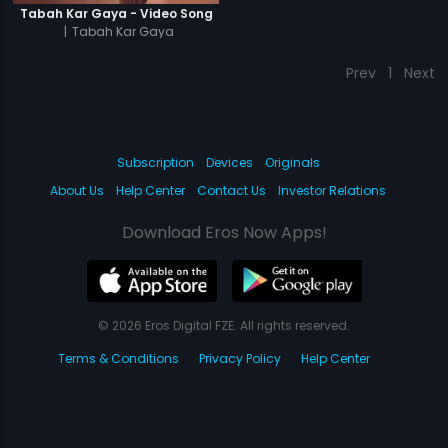
Tabah Kar Gaya - Video Song
|
Tabah Kar Gaya
Prev
1
Next
Subscription
Devices
Originals
About Us
Help Center
Contact Us
Investor Relations
Download Eros Now Apps!
© 2026 Eros Digital FZE. All rights reserved.
Terms & Conditions
Privacy Policy
Help Center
----
■ What the task requires
Read the entries above, then pull out the lines that include "Eros".

■ Problem solution
Download Eros Now Apps!
© 2026 Eros Digital FZE. All rights reserved.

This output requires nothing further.